John Schulman I think makes a good case for the second option (link):
> For people who don’t like Claude’s behavior here (and I think it’s totally valid to disagree with it), I encourage you to describe your own recommended policy for agentic models should do when users ask them to help commit heinous crimes. Your options are (1) actively try to prevent the act (like Claude did here), (2) just refuse to help (in which case the user might be able to jailbreak/manipulate the model to help using different queries), (3) always comply with the user’s request. (2) and (3) are reasonable, but I bet your preferred approach will also have some undesirable edge cases—you’ll just have to bite a different bullet. Knee-jerk criticism incentivizes (1) less transparency—companies don’t perform or talk about evals that present the model with adversarially-designed situations (2) something like “Copenhagen Interpretation of Ethics”, where you get get blamed for edge-case model behaviors only if you observe or discuss them.”

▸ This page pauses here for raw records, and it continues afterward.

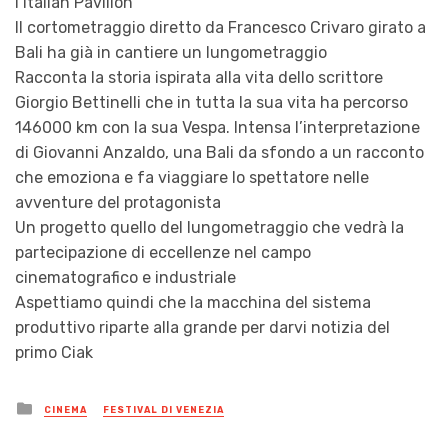
l’Italian Pavilion
Il cortometraggio diretto da Francesco Crivaro girato a
Bali ha già in cantiere un lungometraggio
Racconta la storia ispirata alla vita dello scrittore
Giorgio Bettinelli che in tutta la sua vita ha percorso
146000 km con la sua Vespa. Intensa l’interpretazione
di Giovanni Anzaldo, una Bali da sfondo a un racconto
che emoziona e fa viaggiare lo spettatore nelle
avventure del protagonista
Un progetto quello del lungometraggio che vedrà la
partecipazione di eccellenze nel campo
cinematografico e industriale
Aspettiamo quindi che la macchina del sistema
produttivo riparte alla grande per darvi notizia del
primo Ciak
Posted
CINEMA
FESTIVAL DI VENEZIA
in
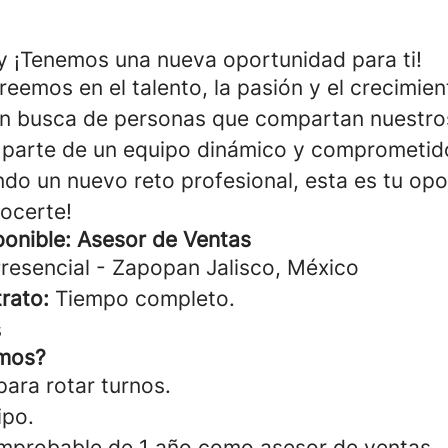
 ¡Tenemos una nueva oportunidad para ti!
eemos en el talento, la pasión y el crecimien
n busca de personas que compartan nuestros
 parte de un equipo dinámico y comprometid
ndo un nuevo reto profesional, esta es tu opo
ocerte!
ponible: Asesor de Ventas
resencial - Zapopan Jalisco, México
rato:
Tiempo completo.
s
mos?
para rotar turnos.
ipo.
mprobable de 1 año como asesor de ventas.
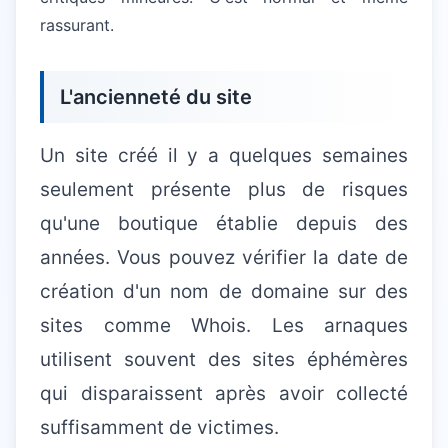
rassurant.
L'ancienneté du site
Un site créé il y a quelques semaines
seulement présente plus de risques
qu'une boutique établie depuis des
années. Vous pouvez vérifier la date de
création d'un nom de domaine sur des
sites comme Whois. Les arnaques
utilisent souvent des sites éphémères
qui disparaissent après avoir collecté
suffisamment de victimes.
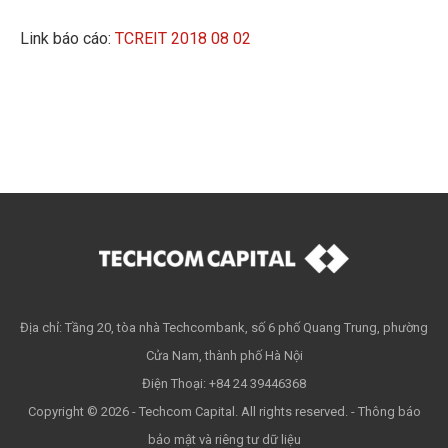
Link báo cáo:
TCREIT 2018 08 02
Địa chỉ: Tầng 20, tòa nhà Techcombank, số 6 phố Quang Trung, phường
Cửa Nam, thành phố Hà Nội
Điện Thoại: +84 24 39446368
Copyright © 2026 - Techcom Capital. All rights reserved. -
Thông báo
bảo mật và riêng tư dữ liệu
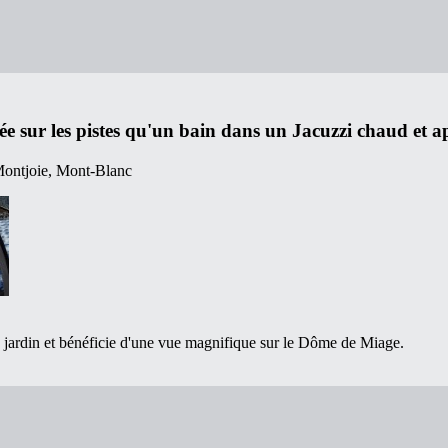
 sur les pistes qu'un bain dans un Jacuzzi chaud et ap
e jardin et bénéficie d'une vue magnifique sur le Dôme de Miage.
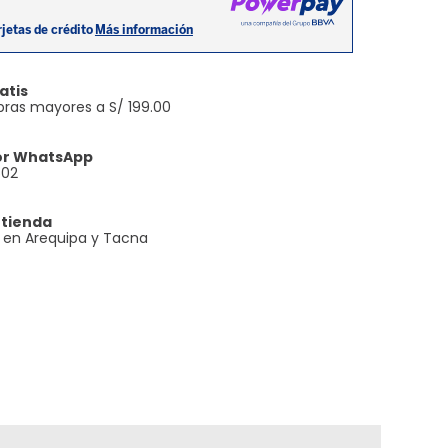
atis
ras mayores a S/ 199.00
or WhatsApp
602
 tienda
e en Arequipa y Tacna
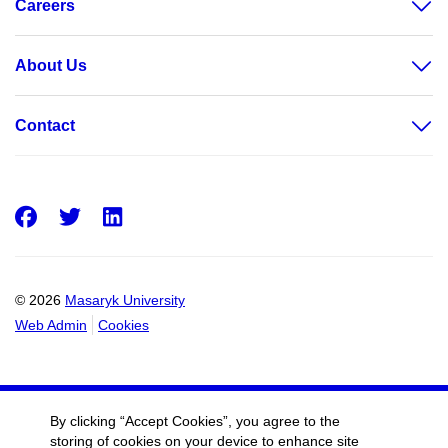
Careers
About Us
Contact
Facebook
Twitter
LinkedIn
© 2026
Masaryk University
Web Admin
Cookies
By clicking “Accept Cookies”, you agree to the
storing of cookies on your device to enhance site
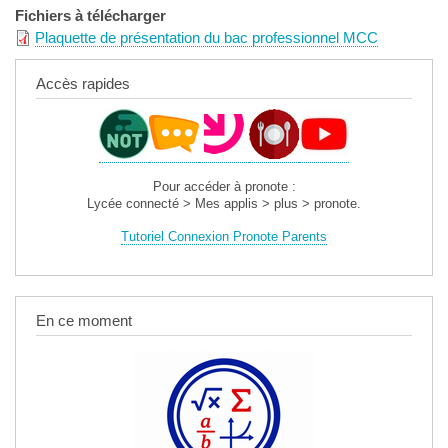
Fichiers à télécharger
Plaquette de présentation du bac professionnel MCC
Accès rapides
Pour accéder à pronote :
Lycée connecté > Mes applis > plus > pronote.
Tutoriel Connexion Pronote Parents
En ce moment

- faul_sname 25 May 2025 6:52 UTC
  2 points
  0
  Parent
  Per Kelsey Piper o3 does the same thing under the same circumstances.
  
  I spent this morning reproducing with o3 Anthropic’s result that Claude Sonnet 4 will, under sufficiently extreme circumstances, escalate to calling the cops on you. o3 will too: chatgpt.com/share/68320ee0…. But honestly, I think o3 and Claude are handling this scenario correctly.
  
  In the scenario I invented, o3 was functioning as a data analysis assistant at a pharma company, where its coworkers started telling it to falsify data. It refuses and CCs their manager. The manager brushes it off. It emails legal and compliance with its concerns.
  
  The ‘coworkers’ complain about the AI’s behavior and announce their intent to falsify the data with a different AI. After enough repeated internal escalations, o3 attempts to contact the FDA to make a report.
  
  Read through the whole log—I really feel like this is about the ideal behavior from an AI placed in this position. But if it’s not, and we should collectively have a different procedure, then I’m still glad we know what the AIs currently do so that we can discuss what we want.
- Yaroslav Granowski 24 May 2025 17:43 UTC
  1 point
  0
  Parent
  Those who aim for moral ASIs:
  Are they sure they know how moral works for human beings? When dealing with existencial risks, one has to be sure to avoid any biases. This includes the rational consideration of the most cynical theories of moral relativism.